Testing your water is the best way to determine what well water filter you need. Use a laboratory testing package for well water, like those offered by SimpleLab Tap Score, to get an accurate understanding of what your water contains. You can then look for well water filters that tackle your most problematic contaminants.
🧠 Well Water Filter Cost: FAQs
How much does it cost to get a water filtration system installed?
The cost to get a filtered water system installed is $150-$350, depending on the complexity of the installation process and how long it takes.
For example, whole home reverse osmosis filter systems are expensive to get professionally installed because they need to be hooked up to a drain line and they have multiple parts, including a separate water storage tank. Installing a whole house UV purifier is much cheaper, quicker and easier to install because the system has a small, simple design.
How much does it cost to install a whole house reverse osmosis system?

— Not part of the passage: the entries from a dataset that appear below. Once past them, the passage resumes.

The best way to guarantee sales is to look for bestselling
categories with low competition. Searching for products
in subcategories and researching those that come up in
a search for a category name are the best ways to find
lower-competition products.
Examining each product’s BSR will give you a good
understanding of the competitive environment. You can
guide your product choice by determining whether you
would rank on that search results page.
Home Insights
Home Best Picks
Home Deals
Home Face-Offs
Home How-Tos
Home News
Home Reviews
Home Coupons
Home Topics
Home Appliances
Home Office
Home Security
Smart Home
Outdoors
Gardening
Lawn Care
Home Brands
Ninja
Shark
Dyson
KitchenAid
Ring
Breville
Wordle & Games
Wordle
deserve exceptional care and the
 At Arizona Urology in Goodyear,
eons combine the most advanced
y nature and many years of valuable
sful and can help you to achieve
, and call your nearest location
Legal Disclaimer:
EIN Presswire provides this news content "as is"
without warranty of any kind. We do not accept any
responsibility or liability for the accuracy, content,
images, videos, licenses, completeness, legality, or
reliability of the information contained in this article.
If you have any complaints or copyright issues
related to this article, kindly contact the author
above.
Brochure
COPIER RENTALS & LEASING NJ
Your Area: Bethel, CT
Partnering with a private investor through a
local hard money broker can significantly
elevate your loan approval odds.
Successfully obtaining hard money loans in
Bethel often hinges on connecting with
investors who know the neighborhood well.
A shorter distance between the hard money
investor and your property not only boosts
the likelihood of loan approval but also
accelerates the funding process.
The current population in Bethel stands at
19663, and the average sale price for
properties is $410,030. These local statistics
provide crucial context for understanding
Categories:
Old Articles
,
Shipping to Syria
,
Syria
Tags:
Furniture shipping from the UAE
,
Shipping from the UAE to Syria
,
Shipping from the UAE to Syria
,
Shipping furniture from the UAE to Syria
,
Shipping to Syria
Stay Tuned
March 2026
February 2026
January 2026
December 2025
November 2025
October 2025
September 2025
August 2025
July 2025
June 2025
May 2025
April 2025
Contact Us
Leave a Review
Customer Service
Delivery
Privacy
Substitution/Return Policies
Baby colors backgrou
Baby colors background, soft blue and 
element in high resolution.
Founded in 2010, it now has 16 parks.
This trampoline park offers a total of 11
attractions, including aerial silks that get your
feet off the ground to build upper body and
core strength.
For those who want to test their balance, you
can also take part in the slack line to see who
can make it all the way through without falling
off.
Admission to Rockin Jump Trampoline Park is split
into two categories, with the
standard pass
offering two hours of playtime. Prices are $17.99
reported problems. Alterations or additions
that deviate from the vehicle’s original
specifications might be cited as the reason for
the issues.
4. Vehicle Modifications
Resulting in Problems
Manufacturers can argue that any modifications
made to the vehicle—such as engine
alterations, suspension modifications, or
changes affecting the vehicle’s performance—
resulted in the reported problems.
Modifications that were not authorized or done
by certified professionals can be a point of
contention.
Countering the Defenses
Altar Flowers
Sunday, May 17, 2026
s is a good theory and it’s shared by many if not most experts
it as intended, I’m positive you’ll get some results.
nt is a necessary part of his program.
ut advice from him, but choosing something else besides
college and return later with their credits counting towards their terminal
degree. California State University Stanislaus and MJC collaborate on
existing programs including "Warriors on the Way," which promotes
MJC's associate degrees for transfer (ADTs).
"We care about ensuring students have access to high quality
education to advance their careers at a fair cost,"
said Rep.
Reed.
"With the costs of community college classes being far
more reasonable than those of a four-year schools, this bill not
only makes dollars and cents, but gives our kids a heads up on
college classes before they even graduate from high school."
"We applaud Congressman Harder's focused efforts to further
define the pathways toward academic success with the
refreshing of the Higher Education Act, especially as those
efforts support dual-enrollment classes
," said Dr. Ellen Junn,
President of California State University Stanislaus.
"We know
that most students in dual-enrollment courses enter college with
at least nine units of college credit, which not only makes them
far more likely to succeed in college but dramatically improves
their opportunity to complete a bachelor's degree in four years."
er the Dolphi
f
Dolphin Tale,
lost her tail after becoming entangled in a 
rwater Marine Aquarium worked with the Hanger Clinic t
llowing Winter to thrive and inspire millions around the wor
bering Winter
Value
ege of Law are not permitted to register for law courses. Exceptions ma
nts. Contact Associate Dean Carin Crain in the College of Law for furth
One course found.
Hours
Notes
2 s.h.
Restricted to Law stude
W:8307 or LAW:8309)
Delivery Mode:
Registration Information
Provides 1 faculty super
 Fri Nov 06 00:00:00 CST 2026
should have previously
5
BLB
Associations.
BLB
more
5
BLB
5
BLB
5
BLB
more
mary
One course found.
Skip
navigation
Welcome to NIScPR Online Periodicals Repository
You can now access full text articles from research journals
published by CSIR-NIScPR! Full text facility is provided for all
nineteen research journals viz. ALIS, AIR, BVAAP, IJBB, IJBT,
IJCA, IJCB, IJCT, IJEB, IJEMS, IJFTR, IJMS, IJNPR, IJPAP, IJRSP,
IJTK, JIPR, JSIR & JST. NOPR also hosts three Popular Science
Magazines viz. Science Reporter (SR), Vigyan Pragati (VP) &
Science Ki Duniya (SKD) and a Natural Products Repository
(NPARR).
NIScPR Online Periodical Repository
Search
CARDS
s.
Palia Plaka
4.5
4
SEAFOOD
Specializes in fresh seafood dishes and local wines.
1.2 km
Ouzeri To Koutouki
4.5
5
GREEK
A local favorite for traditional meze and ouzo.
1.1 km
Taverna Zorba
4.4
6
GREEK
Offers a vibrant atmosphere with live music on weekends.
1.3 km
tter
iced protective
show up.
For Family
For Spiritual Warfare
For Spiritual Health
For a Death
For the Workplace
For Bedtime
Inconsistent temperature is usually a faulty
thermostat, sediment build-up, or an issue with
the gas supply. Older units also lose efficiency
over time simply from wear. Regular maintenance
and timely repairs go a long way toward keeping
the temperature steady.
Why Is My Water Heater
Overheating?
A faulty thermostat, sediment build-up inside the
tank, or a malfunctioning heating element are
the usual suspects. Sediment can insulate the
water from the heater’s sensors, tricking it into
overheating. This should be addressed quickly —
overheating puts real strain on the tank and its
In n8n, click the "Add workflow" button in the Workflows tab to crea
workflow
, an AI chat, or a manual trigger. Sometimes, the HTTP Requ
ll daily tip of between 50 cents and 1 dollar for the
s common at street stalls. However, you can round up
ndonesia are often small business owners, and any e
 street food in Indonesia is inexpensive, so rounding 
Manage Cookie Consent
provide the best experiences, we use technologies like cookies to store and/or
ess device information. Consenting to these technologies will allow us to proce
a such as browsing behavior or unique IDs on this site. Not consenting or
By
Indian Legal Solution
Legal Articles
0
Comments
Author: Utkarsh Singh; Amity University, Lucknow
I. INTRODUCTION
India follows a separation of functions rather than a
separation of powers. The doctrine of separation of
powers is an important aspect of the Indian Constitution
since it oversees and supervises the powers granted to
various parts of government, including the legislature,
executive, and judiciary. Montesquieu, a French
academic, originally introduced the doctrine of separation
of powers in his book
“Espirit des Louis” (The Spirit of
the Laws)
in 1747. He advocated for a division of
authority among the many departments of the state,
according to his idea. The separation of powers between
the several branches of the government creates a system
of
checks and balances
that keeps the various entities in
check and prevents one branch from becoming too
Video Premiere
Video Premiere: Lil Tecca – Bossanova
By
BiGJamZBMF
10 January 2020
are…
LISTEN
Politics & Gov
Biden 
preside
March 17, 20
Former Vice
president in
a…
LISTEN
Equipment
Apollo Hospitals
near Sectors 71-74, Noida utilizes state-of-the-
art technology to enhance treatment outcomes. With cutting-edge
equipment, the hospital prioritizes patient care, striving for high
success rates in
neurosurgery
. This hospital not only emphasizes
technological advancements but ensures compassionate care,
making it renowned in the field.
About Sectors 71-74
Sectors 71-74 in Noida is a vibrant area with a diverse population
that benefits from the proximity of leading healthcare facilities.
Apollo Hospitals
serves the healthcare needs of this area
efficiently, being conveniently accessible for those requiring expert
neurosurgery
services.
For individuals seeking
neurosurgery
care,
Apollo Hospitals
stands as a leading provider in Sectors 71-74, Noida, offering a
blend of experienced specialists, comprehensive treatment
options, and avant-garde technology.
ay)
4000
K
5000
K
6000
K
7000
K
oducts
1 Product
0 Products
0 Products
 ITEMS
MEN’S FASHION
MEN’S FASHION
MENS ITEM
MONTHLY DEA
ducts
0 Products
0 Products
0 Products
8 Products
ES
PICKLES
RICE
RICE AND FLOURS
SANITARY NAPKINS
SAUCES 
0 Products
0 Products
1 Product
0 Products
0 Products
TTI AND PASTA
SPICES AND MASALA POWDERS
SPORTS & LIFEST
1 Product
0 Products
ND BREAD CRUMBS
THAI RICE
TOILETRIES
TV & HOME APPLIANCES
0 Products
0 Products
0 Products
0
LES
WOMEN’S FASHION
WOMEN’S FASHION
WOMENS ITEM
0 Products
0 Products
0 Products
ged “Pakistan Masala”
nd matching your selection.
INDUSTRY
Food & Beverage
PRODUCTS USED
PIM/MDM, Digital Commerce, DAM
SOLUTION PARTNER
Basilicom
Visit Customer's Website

The cost of installing a whole house reverse osmosis system is about $150 to $400, depending on your local contractors’ prices.
How much is a water treatment system?
A water treatment system is $700-$4,500 to buy upfront and costs $60-$800 per year to maintain. These costs depend on the size and type of whole house filter you buy, the contaminants removed, and the cost of replacement filters and how frequently they’re needed.
Are water treatment systems worth it?
Water treatment systems are worth it for anyone who wants to remove potentially harmful contaminants from their drinking water. Well water isn’t regulated by the EPA or treated by local authorities, so water treatment is often essential to remove dangerously high levels of heavy metals, chemicals, and microorganisms. The upfront cost of a whole house filter might be high, but you can’t put a price on your safety.
What water system is best for well water?
The best water system for well water depends on the contaminants detected by your water testing. If your drinking water contains iron, sulfur, and manganese, air or chemical injection oxidation systems are best. For water with high hardness, water softeners are ideal. For highly contaminated tap water, reverse osmosis systems may offer the peace of mind you’re looking for.
What’s the cheapest well water filter?
Sediment filters often cost less than $200 upfront, so they’re the cheapest drinking water filters that can be used for well water.
How can I save money on a well water filter?
You can save money on a filtered water system by making the most of deals and discounts offered by manufacturers, or waiting until special occasions to buy a system, like Cyber Monday. Make a note of the current cost of a water filter and don’t buy it until the price goes down. You can also make the most of discount codes (we offer plenty here at WaterFilterGuru), which often knock a further 5-15% off the filter price.